Percebendo esta dinâmica inusitada da inflação o Banco Central inicia um ciclo de aperto monetário na economia, numa tentativa de segurar a inflação pela contenção das iniciativas do setor privado. Mas eis a grande ironia: subir os juros no Brasil tem um efeito fiscal fortemente expansionista. A despeito das hercúleas, e por vezes irresponsáveis iniciativas de pré-fixação da dívida pública pelo tesouro nacional, o Banco Central faz grandes esforços para desfazer isto. De fato uma parcela muito relevante da dívida pública encontra-se no próprio balanço do Banco Central. A contrapartida destes ativos são as operações de remuneração pós fixada do lado do passivo. Enfim, subir juros significa prontamente aumentar substancialmente o déficit nominal. Como, tautologicamente, a despesa de alguém é sempre a receita de outrem, e por conseguinte, déficit fiscal é renda privada, uma subida dos juros sem uma contrapartida em aperto fiscal é necessariamente expansionista do ponto de vista fiscal. Ela só surte efeito a partir do ponto em que causa estragos nos balanços do setor privado: decisões de investimentos são postergadas, a tomada de risco é desincentivada pelas altas remunerações sem risco, e finalmente os endividados colocam-se em situação delicada.  
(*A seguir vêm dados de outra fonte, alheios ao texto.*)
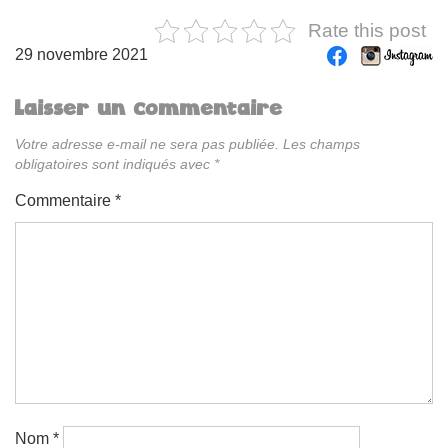
Rate this post
29 novembre 2021
Laisser un commentaire
Votre adresse e-mail ne sera pas publiée.
Les champs
obligatoires sont indiqués avec
*
Commentaire
*
Nom
*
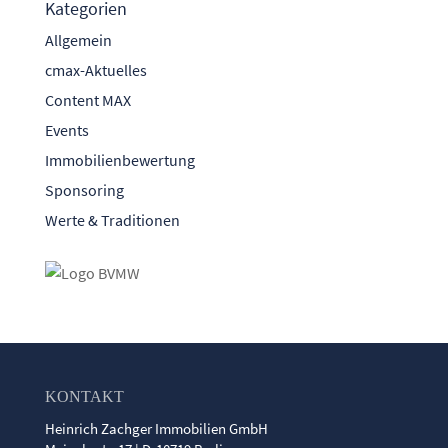
Kategorien
Allgemein
cmax-Aktuelles
Content MAX
Events
Immobilienbewertung
Sponsoring
Werte & Traditionen
KONTAKT
Heinrich Zachger Immobilien GmbH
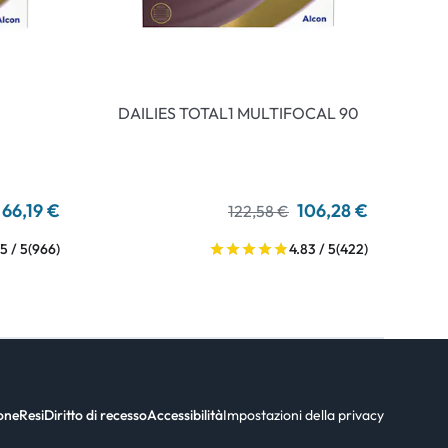
DAILIES TOTAL1 MULTIFOCAL 90
66,19 €
106,28 €
122,58 €
5 / 5
(966)
4.83 / 5
(422)
ione
Resi
Diritto di recesso
Accessibilità
Impostazioni della privacy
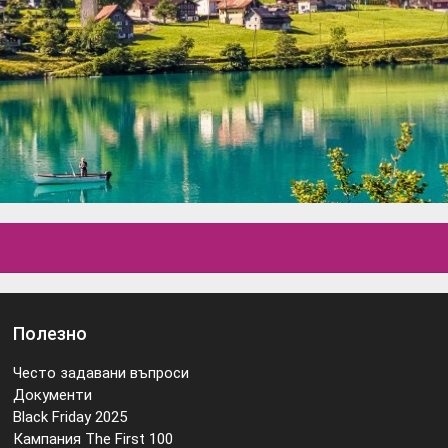
Полезно
Често задавани въпроси
Документи
Black Friday 2025
Кампания The First 100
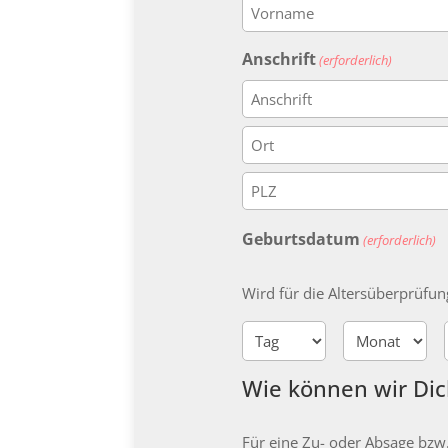
Vorname
Anschrift
(erforderlich)
Anschrift
Stadt
PLZ
Geburtsdatum
(erforderlich)
Wird für die Altersüberprüfun
Tag
Monat
Wie können wir Dic
Für eine Zu- oder Absage bzw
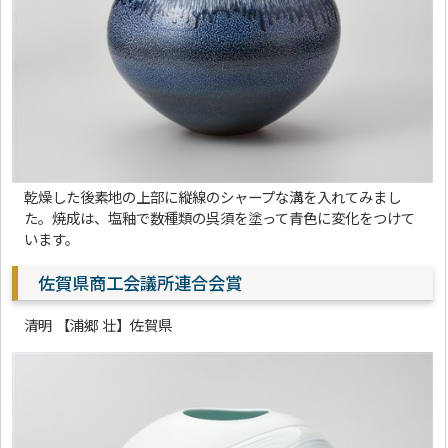
乾燥した後素地の上部に縦線のシャープな溝を入れてみまし
た。焼成は、塩釉で数種類の呉須を塗って青色に変化をつけて
います。
佐賀県商工会議所連合会賞
清明 【浦郷 壮】佐賀県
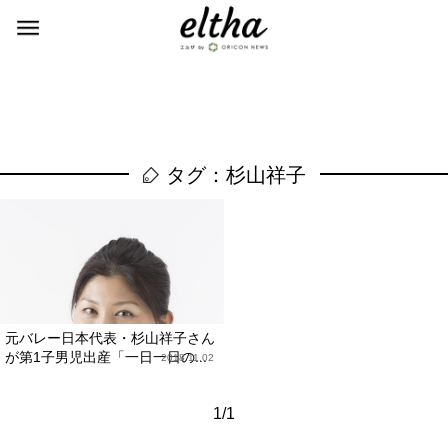
タグ：杉山祥子
元バレー日本代表・杉山祥子さん
が第1子男児出産「一日一日の...
2018.11.02
1/1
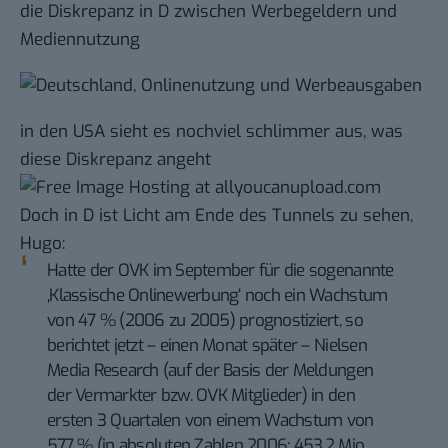
die Diskrepanz in D zwischen Werbegeldern und
Mediennutzung
in den USA sieht es nochviel schlimmer aus, was
diese Diskrepanz angeht
Doch in D ist Licht am Ende des Tunnels zu sehen,
Hugo
:
Hatte der OVK im September für die sogenannte
‚Klassische Onlinewerbung‘ noch ein Wachstum
von 47 % (2006 zu 2005) prognostiziert, so
berichtet jetzt – einen Monat später –
Nielsen
Media Research
(auf der Basis der Meldungen
der Vermarkter bzw. OVK Mitglieder) in den
ersten 3 Quartalen von einem Wachstum von
57,7 % (in absoluten Zahlen 2006: 453,2 Mio.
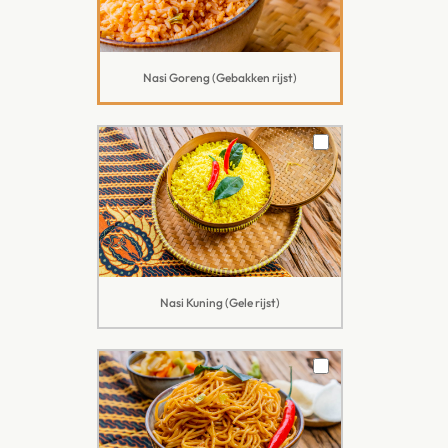
Nasi Goreng (Gebakken rijst)
Nasi Kuning (Gele rijst)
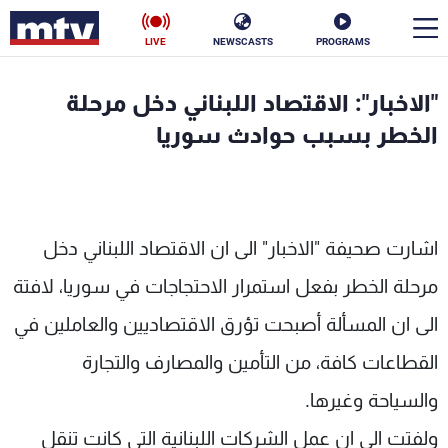
LIVE
NEWSCASTS
PROGRAMS
en
"الاخبار": الاقتصاد اللبناني دخل مرحلة
الأخبار
الخطر بسبب حوادث سوريا
سياسة
ناس
إقتصاد
فن
اشارت صحيفة "الاخبار" الى ان الاقتصاد اللبناني دخل
منوعات
رياضة
مرحلة الخطر بفعل استمرار الاحتجاجات في سوريا، لافتة
كأس العالم
الى ان المسألة أصبحت تؤرق الاقتصاديين والعاملين في
القطاعات كافة، من التأمين والمصارف والتجارة
والسياحة وغيرها.
البرامج
ولفتت الى ان عمل الشركات اللبنانية التي كانت تنقل
جدول البرامج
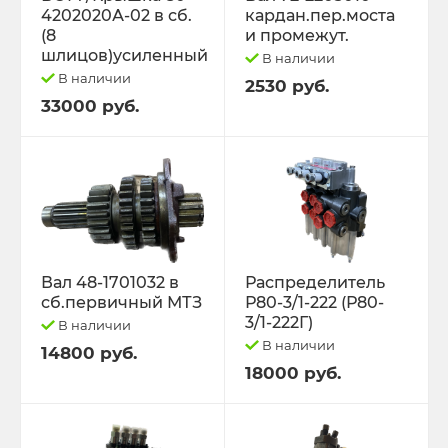
4202020А-02 в сб.
кардан.пер.моста
(8
и промежут.
шлицов)усиленный
В наличии
В наличии
2530 руб.
33000 руб.
Вал 48-1701032 в
Распределитель
сб.первичный МТЗ
Р80-3/1-222 (Р80-
3/1-222Г)
В наличии
В наличии
14800 руб.
18000 руб.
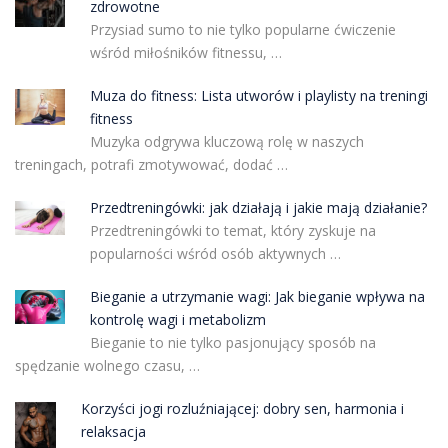
zdrowotne
Przysiad sumo to nie tylko popularne ćwiczenie
wśród miłośników fitnessu, …
Muza do fitness: Lista utworów i playlisty na treningi
fitness
Muzyka odgrywa kluczową rolę w naszych
treningach, potrafi zmotywować, dodać …
Przedtreningówki: jak działają i jakie mają działanie?
Przedtreningówki to temat, który zyskuje na
popularności wśród osób aktywnych …
Bieganie a utrzymanie wagi: Jak bieganie wpływa na
kontrolę wagi i metabolizm
Bieganie to nie tylko pasjonujący sposób na
spędzanie wolnego czasu, …
Korzyści jogi rozluźniającej: dobry sen, harmonia i
relaksacja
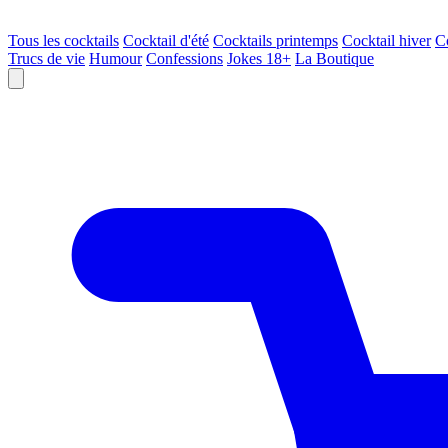
Tous les cocktails
Cocktail d'été
Cocktails printemps
Cocktail hiver
C
Trucs de vie
Humour
Confessions
Jokes 18+
La Boutique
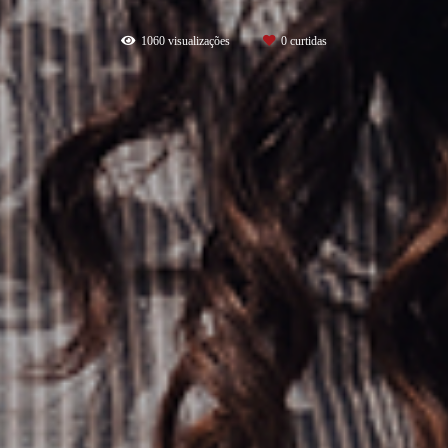
1060
visualizações
0
curtidas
Mas qual a política econômica sensata neste caso? Simplesmente tirar o incentivo fiscal. Não há dinamismo algum no setor privado. Muito pelo contrário. Não há justificativa, por conseguinte, para o aperto monetário. Não é necessário controlar o apetite do setor privado. É necessário reconhecer que circunstancialmente não há folga alguma no mercado de trabalho e portanto o estado deve tirar ao máximo seus tentáculos dele. Não por razões ideológicas, simplesmente por uma questão estratégica: este choque de oferta é temporário, e mais cedo do que tarde, a realidade demográfica voltará a se impor e abrirá novamente espaço para uma expansão robusta da economia. Estudar é, no fim do dia, investimento. E, sob certos aspectos, investimento mais importante do que os investimentos do PAC. Pontes poderão ser construídas depois. Educação não.